Library package for my line of PyTorch work. Includes convenience functions that are more semantic-oriented and improves readability. Also sports a lightweight framework that abstracts away standard routines and allows the user to quickly implement and compare various experiments.
To give some sense of just how handy the framework brought by the Experiment
class and library is for whipping up quick experiments, you may wish to compare between our code and PyTorch's guide for the same CIFAR10 classifier experiment.
Every individual experiment is identified by a directory. Experiment settings are fully described by the config.yml
within their respective directories. The example.config.yml
provides all the configurations supported out-of-the-box:
---
evaluation_metrics: # [OPTIONAL] The metrics which will be calculated for every epoch
- loss* # (DEFAULT VALUE) Can be omitted as loss is a compulsory metric. Asterisk indicates to set as criterion metric for selecting best epoch
- accuracy # Also computes accuracy for every batch
activation: # Activation function
choice: ReLU # Same name as function in in torch.nn
kwargs: {} # Parameters for activation function call. {} to indicate PyTorch defaults
optimization: # Optimization function
choice: SGD # Same name as function in torch.optim
kwargs: # Parameters for activation function call
lr: 0.001
momentum: 0.9
loss: # Loss function
choice: CrossEntropyLoss # Same name as function in in torch.nn
kwargs: {} # Parameters for activation function call. {} to indicate PyTorch defaults
regularization: # [OPTIONAL] Regularization terms (currently only supports L2)
L2: 0.001 # Lagrange multiplier (i.e. lambda) value for L2
batch_size: 4 # Mini-batch size for dataloaders
num_epochs: 5 # Number of training epochs
checkpoints: # [OPTIONAL] Checkpoint related configuration
dir: . # (DEFAULT VALUE) Directory under which checkpoints are saved.
best_prefix: best # (DEFAULT VALUE) Prefix of the best checkpoint.
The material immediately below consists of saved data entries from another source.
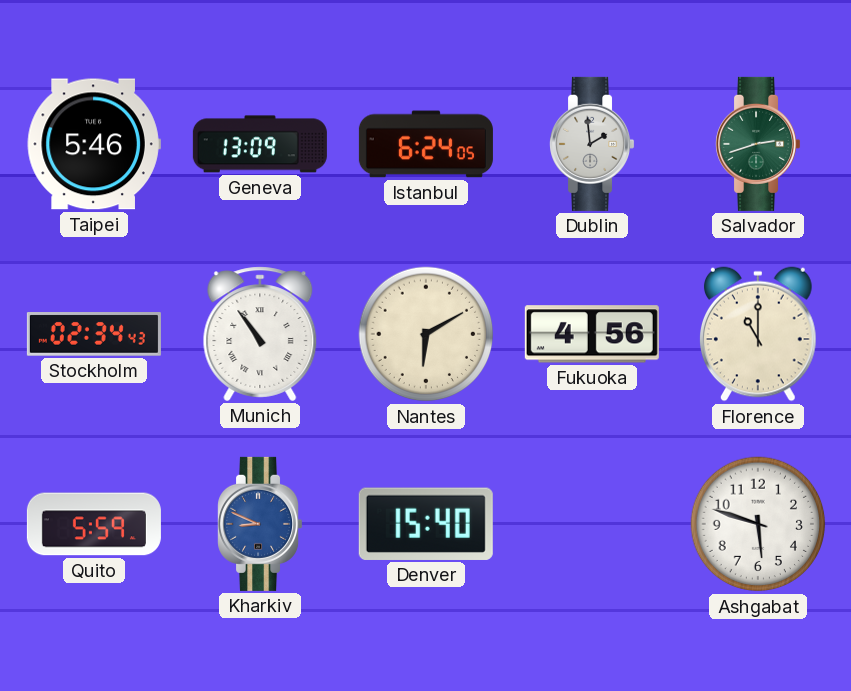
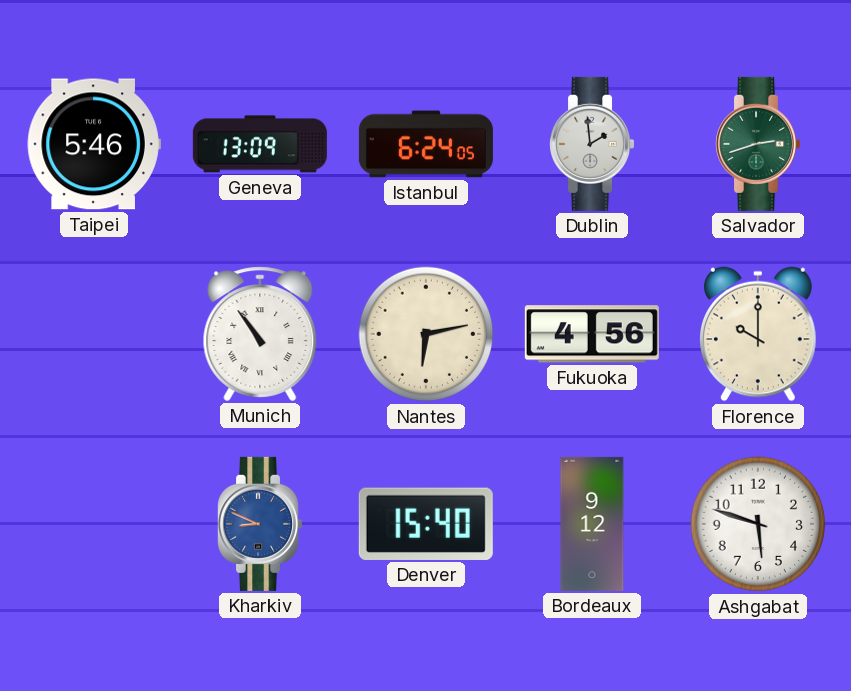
Stockholm: 02:34 -> none
Nantes: 6:10 -> 6:13
Florence: 11:00 -> 10:00
Quito: 5:59 -> none
Bordeaux: none -> 9:12
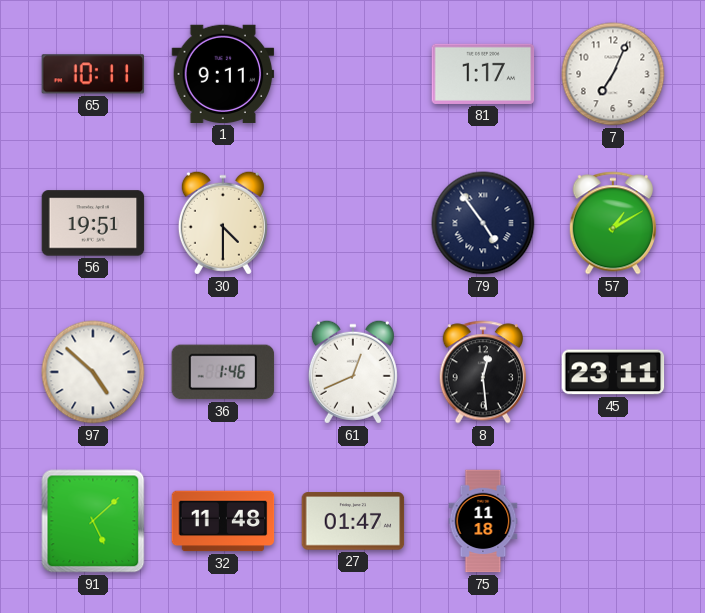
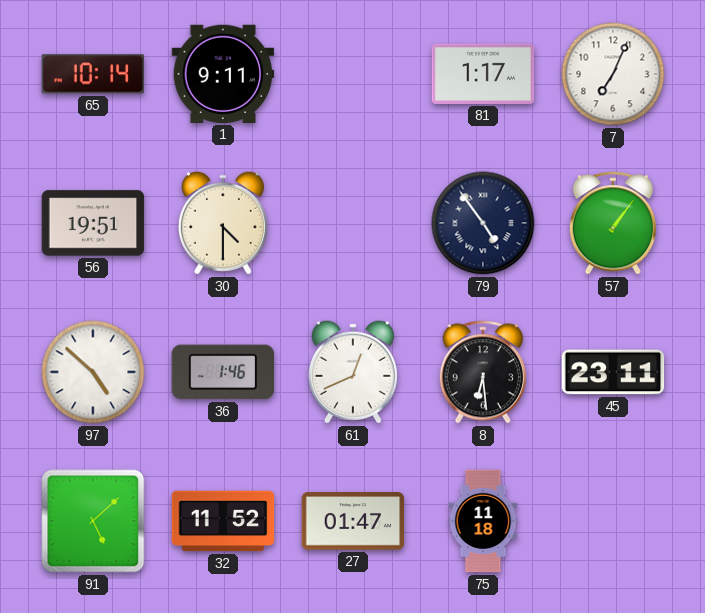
65: 10:11 -> 10:14
57: 1:10 -> 1:06
8: 12:29 -> 6:29
32: 11:48 -> 11:52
E.g. best.pth.tar
last_prefix: last # (DEFAULT VALUE) Prefix of the last checkpoint. E.g. last.pth.tar
suffix: .pth.tar # (DEFAULT VALUE) Filename suffix for checkpoint files
stats_filename: stats.yml # (DEFAULT VALUE) Filename for reviewing best and last checkpoint statistics. It will be saved in the same directory as checkpoints
state_dict_mappings: [] # (DEFAULT VALUE) Key mappings to translate before loading in the state dictionary. E.g. [(key_1_old, key_1_new), ...]
logs: # [OPTIONAL] Logging related configuration
logger: log.log # (DEFAULT VALUE) Filename which logger will log to. It sits in the same directory as the experiment
tensorboard: TB_logdir # (DEFAULT VALUE) The logdir for Tensorboard [DEFAULT]. It sits in the same directory as the experiment
remarks: Great experiment! # [OPTIONAL]
To read in this experiment configuration file, you'll need to first create a class that subclasses Experiment
. Your subclass must minimally override and implement the methods _init_model
, _init_dataset
and _init_dataloaders
. Please refer to these methods to see what class attributes have to be defined within these methods. Every Experiment
instance exposes the methods .train()
, .validation()
and .test()
to correspond to the respective contexts of running the model. In addition, analyze()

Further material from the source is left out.